**WHAT YOU HAVE TO DO**
Please write out every record exactly, but keep any images out of it.

**DATA RECORDS**
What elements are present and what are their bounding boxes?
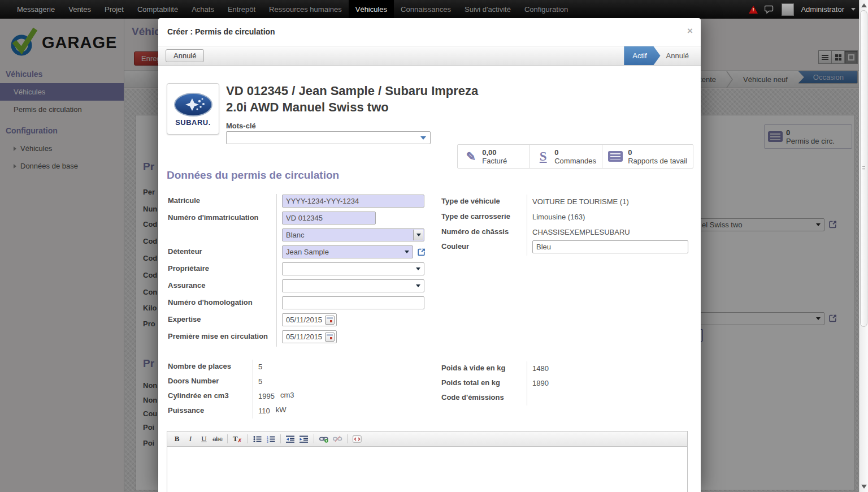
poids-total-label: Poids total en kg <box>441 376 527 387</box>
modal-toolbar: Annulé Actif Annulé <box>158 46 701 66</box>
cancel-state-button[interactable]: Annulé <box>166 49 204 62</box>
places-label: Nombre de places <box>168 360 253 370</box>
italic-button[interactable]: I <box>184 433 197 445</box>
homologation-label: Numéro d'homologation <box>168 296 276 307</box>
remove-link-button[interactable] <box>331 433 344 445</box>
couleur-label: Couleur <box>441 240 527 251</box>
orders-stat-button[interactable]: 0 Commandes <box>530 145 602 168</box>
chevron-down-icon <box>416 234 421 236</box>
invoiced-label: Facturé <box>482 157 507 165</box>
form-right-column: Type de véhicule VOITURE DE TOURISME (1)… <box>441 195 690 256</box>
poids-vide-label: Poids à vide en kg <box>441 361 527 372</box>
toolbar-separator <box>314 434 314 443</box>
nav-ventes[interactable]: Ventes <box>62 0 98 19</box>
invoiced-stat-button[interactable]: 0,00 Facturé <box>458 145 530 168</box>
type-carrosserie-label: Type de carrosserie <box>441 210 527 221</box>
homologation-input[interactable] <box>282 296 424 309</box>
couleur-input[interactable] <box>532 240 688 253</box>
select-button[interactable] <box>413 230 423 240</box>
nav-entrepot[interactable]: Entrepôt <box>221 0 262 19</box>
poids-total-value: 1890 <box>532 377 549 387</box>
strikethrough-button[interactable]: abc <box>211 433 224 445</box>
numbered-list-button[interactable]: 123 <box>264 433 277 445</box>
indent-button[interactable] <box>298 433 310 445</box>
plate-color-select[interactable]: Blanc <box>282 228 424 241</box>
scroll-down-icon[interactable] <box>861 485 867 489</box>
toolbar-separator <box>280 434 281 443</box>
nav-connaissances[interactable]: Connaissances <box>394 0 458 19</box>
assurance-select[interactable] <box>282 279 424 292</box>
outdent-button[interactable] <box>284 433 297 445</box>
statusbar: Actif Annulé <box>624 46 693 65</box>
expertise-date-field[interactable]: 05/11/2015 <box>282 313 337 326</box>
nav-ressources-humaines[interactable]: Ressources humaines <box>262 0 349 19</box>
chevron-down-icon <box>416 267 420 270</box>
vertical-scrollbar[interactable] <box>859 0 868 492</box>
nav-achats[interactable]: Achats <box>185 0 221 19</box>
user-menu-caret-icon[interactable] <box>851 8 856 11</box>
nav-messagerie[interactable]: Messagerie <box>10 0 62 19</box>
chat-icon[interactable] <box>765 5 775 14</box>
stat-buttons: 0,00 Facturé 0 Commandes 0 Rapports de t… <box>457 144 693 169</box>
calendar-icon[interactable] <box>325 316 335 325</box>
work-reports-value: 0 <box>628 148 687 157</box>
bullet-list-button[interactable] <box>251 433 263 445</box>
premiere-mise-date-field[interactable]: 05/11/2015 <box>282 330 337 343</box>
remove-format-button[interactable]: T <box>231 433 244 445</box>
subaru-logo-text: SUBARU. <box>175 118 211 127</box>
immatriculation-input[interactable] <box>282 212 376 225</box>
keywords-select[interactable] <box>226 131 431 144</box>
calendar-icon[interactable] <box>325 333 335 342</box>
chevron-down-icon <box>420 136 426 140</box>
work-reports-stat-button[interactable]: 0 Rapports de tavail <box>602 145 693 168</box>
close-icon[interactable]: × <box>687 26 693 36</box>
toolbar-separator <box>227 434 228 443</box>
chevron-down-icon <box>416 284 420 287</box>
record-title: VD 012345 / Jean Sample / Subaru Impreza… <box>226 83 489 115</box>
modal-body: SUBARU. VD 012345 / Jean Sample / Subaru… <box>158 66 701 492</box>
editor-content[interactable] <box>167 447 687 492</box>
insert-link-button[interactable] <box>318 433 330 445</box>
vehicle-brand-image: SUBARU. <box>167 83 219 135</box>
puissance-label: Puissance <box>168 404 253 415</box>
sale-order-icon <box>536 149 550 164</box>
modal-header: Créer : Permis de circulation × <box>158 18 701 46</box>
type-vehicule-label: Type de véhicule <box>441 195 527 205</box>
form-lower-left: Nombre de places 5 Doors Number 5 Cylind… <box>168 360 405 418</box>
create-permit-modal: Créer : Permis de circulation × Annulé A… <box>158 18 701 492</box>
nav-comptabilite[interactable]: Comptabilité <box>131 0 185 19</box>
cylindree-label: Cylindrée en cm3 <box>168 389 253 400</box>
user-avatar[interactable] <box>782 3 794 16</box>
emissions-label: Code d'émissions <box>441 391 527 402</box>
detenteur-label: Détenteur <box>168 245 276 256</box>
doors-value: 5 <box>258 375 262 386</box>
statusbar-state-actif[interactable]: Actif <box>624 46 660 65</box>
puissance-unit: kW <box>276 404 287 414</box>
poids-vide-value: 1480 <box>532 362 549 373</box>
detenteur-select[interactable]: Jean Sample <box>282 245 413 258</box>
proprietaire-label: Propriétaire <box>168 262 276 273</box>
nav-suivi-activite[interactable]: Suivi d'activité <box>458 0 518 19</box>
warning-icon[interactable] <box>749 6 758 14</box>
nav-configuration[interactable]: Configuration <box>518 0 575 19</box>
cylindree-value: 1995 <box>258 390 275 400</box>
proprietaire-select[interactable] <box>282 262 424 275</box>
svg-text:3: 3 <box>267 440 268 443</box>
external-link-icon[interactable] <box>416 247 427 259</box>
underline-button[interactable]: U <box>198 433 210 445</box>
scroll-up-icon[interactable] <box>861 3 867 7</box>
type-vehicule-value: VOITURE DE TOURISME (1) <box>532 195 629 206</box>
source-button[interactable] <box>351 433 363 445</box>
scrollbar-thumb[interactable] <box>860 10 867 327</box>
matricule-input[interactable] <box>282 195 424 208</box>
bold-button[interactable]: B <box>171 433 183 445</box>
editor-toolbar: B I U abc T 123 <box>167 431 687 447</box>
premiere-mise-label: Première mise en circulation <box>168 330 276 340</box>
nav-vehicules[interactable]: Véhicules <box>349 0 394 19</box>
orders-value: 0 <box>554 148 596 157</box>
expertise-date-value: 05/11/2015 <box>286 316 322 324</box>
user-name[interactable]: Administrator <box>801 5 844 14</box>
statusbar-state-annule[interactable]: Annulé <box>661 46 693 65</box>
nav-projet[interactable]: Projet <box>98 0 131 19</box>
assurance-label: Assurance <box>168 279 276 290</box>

**RESULT BELOW**
What elements are present and what are their bounding boxes?
poids-total-label: Poids total en kg <box>441 376 527 387</box>
modal-toolbar: Annulé Actif Annulé <box>158 46 701 66</box>
cancel-state-button[interactable]: Annulé <box>166 49 204 62</box>
places-label: Nombre de places <box>168 360 253 370</box>
italic-button[interactable]: I <box>184 433 197 445</box>
homologation-label: Numéro d'homologation <box>168 296 276 307</box>
remove-link-button[interactable] <box>331 433 344 445</box>
couleur-label: Couleur <box>441 240 527 251</box>
orders-stat-button[interactable]: 0 Commandes <box>530 145 602 168</box>
chevron-down-icon <box>416 234 421 236</box>
invoiced-label: Facturé <box>482 157 507 165</box>
form-right-column: Type de véhicule VOITURE DE TOURISME (1)… <box>441 195 690 256</box>
poids-vide-label: Poids à vide en kg <box>441 361 527 372</box>
toolbar-separator <box>314 434 314 443</box>
nav-ventes[interactable]: Ventes <box>62 0 98 19</box>
invoiced-stat-button[interactable]: 0,00 Facturé <box>458 145 530 168</box>
type-carrosserie-label: Type de carrosserie <box>441 210 527 221</box>
homologation-input[interactable] <box>282 296 424 309</box>
couleur-input[interactable] <box>532 240 688 253</box>
select-button[interactable] <box>413 230 423 240</box>
nav-entrepot[interactable]: Entrepôt <box>221 0 262 19</box>
poids-total-value: 1890 <box>532 377 549 387</box>
strikethrough-button[interactable]: abc <box>211 433 224 445</box>
numbered-list-button[interactable]: 123 <box>264 433 277 445</box>
indent-button[interactable] <box>298 433 310 445</box>
plate-color-select[interactable]: Blanc <box>282 228 424 241</box>
scroll-down-icon[interactable] <box>861 485 867 489</box>
toolbar-separator <box>280 434 281 443</box>
nav-connaissances[interactable]: Connaissances <box>394 0 458 19</box>
assurance-select[interactable] <box>282 279 424 292</box>
outdent-button[interactable] <box>284 433 297 445</box>
statusbar: Actif Annulé <box>624 46 693 65</box>
expertise-date-field[interactable]: 05/11/2015 <box>282 313 337 326</box>
nav-ressources-humaines[interactable]: Ressources humaines <box>262 0 349 19</box>
chevron-down-icon <box>416 267 420 270</box>
vertical-scrollbar[interactable] <box>859 0 868 492</box>
nav-achats[interactable]: Achats <box>185 0 221 19</box>
user-menu-caret-icon[interactable] <box>851 8 856 11</box>
nav-messagerie[interactable]: Messagerie <box>10 0 62 19</box>
chat-icon[interactable] <box>765 5 775 14</box>
stat-buttons: 0,00 Facturé 0 Commandes 0 Rapports de t… <box>457 144 693 169</box>
calendar-icon[interactable] <box>325 316 335 325</box>
work-reports-value: 0 <box>628 148 687 157</box>
bullet-list-button[interactable] <box>251 433 263 445</box>
premiere-mise-date-field[interactable]: 05/11/2015 <box>282 330 337 343</box>
remove-format-button[interactable]: T <box>231 433 244 445</box>
subaru-logo-text: SUBARU. <box>175 118 211 127</box>
immatriculation-input[interactable] <box>282 212 376 225</box>
keywords-select[interactable] <box>226 131 431 144</box>
calendar-icon[interactable] <box>325 333 335 342</box>
chevron-down-icon <box>420 136 426 140</box>
work-reports-stat-button[interactable]: 0 Rapports de tavail <box>602 145 693 168</box>
close-icon[interactable]: × <box>687 26 693 36</box>
toolbar-separator <box>227 434 228 443</box>
chevron-down-icon <box>416 284 420 287</box>
record-title: VD 012345 / Jean Sample / Subaru Impreza… <box>226 83 489 115</box>
modal-body: SUBARU. VD 012345 / Jean Sample / Subaru… <box>158 66 701 492</box>
editor-content[interactable] <box>167 447 687 492</box>
insert-link-button[interactable] <box>318 433 330 445</box>
vehicle-brand-image: SUBARU. <box>167 83 219 135</box>
puissance-label: Puissance <box>168 404 253 415</box>
sale-order-icon <box>536 149 550 164</box>
modal-header: Créer : Permis de circulation × <box>158 18 701 46</box>
type-vehicule-label: Type de véhicule <box>441 195 527 205</box>
form-lower-left: Nombre de places 5 Doors Number 5 Cylind… <box>168 360 405 418</box>
create-permit-modal: Créer : Permis de circulation × Annulé A… <box>158 18 701 492</box>
nav-comptabilite[interactable]: Comptabilité <box>131 0 185 19</box>
cylindree-label: Cylindrée en cm3 <box>168 389 253 400</box>
user-avatar[interactable] <box>782 3 794 16</box>
emissions-label: Code d'émissions <box>441 391 527 402</box>
detenteur-label: Détenteur <box>168 245 276 256</box>
doors-value: 5 <box>258 375 262 386</box>
statusbar-state-actif[interactable]: Actif <box>624 46 660 65</box>
puissance-unit: kW <box>276 404 287 414</box>
poids-vide-value: 1480 <box>532 362 549 373</box>
detenteur-select[interactable]: Jean Sample <box>282 245 413 258</box>
proprietaire-label: Propriétaire <box>168 262 276 273</box>
nav-suivi-activite[interactable]: Suivi d'activité <box>458 0 518 19</box>
warning-icon[interactable] <box>749 6 758 14</box>
nav-configuration[interactable]: Configuration <box>518 0 575 19</box>
cylindree-value: 1995 <box>258 390 275 400</box>
proprietaire-select[interactable] <box>282 262 424 275</box>
svg-text:3: 3 <box>267 440 268 443</box>
external-link-icon[interactable] <box>416 247 427 259</box>
underline-button[interactable]: U <box>198 433 210 445</box>
scroll-up-icon[interactable] <box>861 3 867 7</box>
type-vehicule-value: VOITURE DE TOURISME (1) <box>532 195 629 206</box>
source-button[interactable] <box>351 433 363 445</box>
scrollbar-thumb[interactable] <box>860 10 867 327</box>
matricule-input[interactable] <box>282 195 424 208</box>
bold-button[interactable]: B <box>171 433 183 445</box>
editor-toolbar: B I U abc T 123 <box>167 431 687 447</box>
premiere-mise-label: Première mise en circulation <box>168 330 276 340</box>
nav-vehicules[interactable]: Véhicules <box>349 0 394 19</box>
orders-value: 0 <box>554 148 596 157</box>
expertise-date-value: 05/11/2015 <box>286 316 322 324</box>
user-name[interactable]: Administrator <box>801 5 844 14</box>
statusbar-state-annule[interactable]: Annulé <box>661 46 693 65</box>
nav-projet[interactable]: Projet <box>98 0 131 19</box>
assurance-label: Assurance <box>168 279 276 290</box>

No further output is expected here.